### Instructions to follow
Work out how many lines below contain the word "euros", then give that number alone.

### Available records
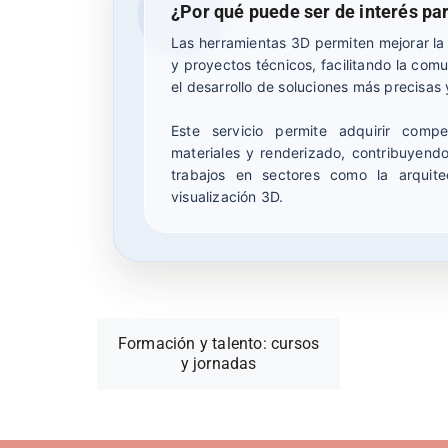
¿Por qué puede ser de interés pa
Las herramientas 3D permiten mejorar la
y proyectos técnicos, facilitando la com
el desarrollo de soluciones más precisas 
Este servicio permite adquirir compe
materiales y renderizado, contribuyendo
trabajos en sectores como la arquitect
visualización 3D.
Formación y talento: cursos
y jornadas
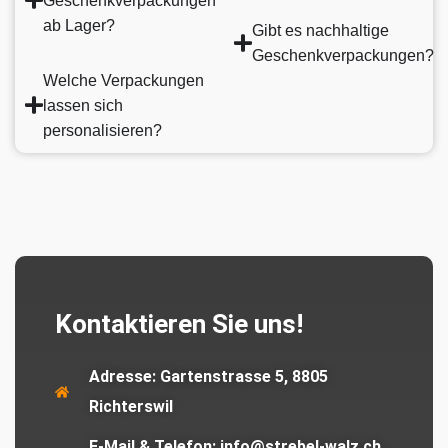
Geschenkverpackungen
ab Lager?
Gibt es nachhaltige
Geschenkverpackungen?
Welche Verpackungen
lassen sich
personalisieren?
Kontaktieren Sie uns!
Adresse:
Gartenstrasse 5, 8805
Richterswil
E-Mail & Telefon:
info@strebel-walz.ch,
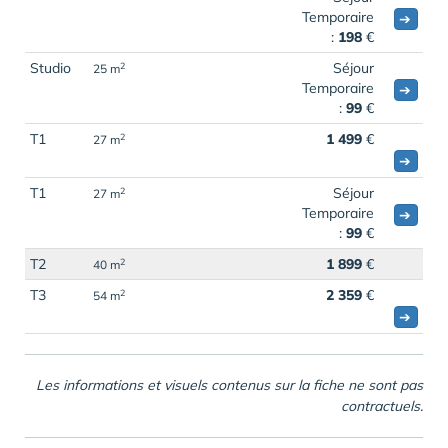
Temporaire
➔
:
198
€
Studio
Séjour
2
25 m
Temporaire
➔
:
99
€
T1
1 499
€
2
27 m
➔
T1
Séjour
2
27 m
Temporaire
➔
:
99
€
T2
1 899
€
2
40 m
T3
2 359
€
2
54 m
➔
Les informations et visuels contenus sur la fiche ne sont pas
contractuels.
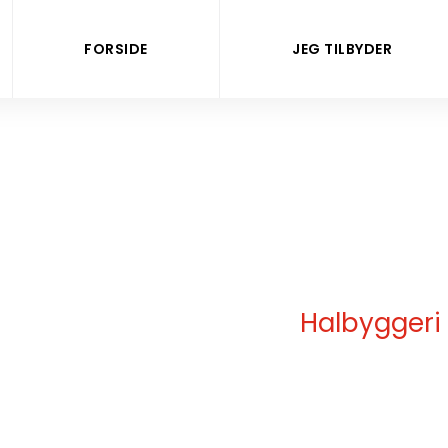
FORSIDE
JEG TILBYDER
Halbyggeri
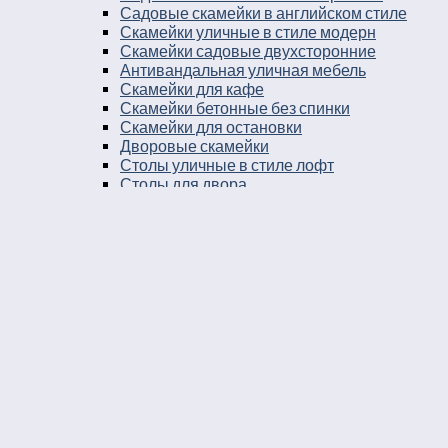
Садовые скамейки в английском стиле
Скамейки уличные в стиле модерн
Скамейки садовые двухсторонние
Антивандальная уличная мебель
Скамейки для кафе
Скамейки бетонные без спинки
Скамейки для остановки
Дворовые скамейки
Столы уличные в стиле лофт
Столы для двора
Урны
Урны стальные
Урны чугунные
Урны бетонные
Мусорные контейнеры
Мусорные урны на площадку
Круглые уличные урны
Урны к магазину
Черные уличные урны
Уличные урны с вкладышем
Уличные урны на ножках
Большие уличные урны
Уличные металлические круглые урны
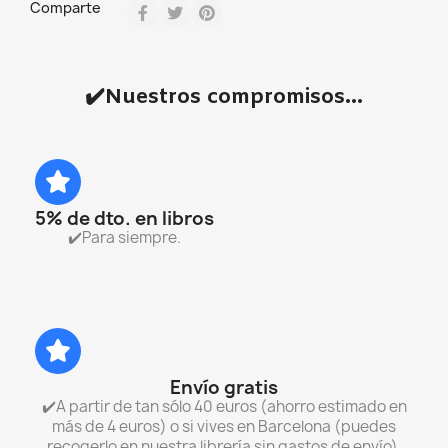
Comparte
✔️Nuestros compromisos...
5% de dto. en libros
✔️Para siempre.
Envío gratis
✔️A partir de tan sólo 40 euros (ahorro estimado en
más de 4 euros) o si vives en Barcelona (puedes
recogerlo en nuestra librería sin gastos de envío).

### Answer to the problem
2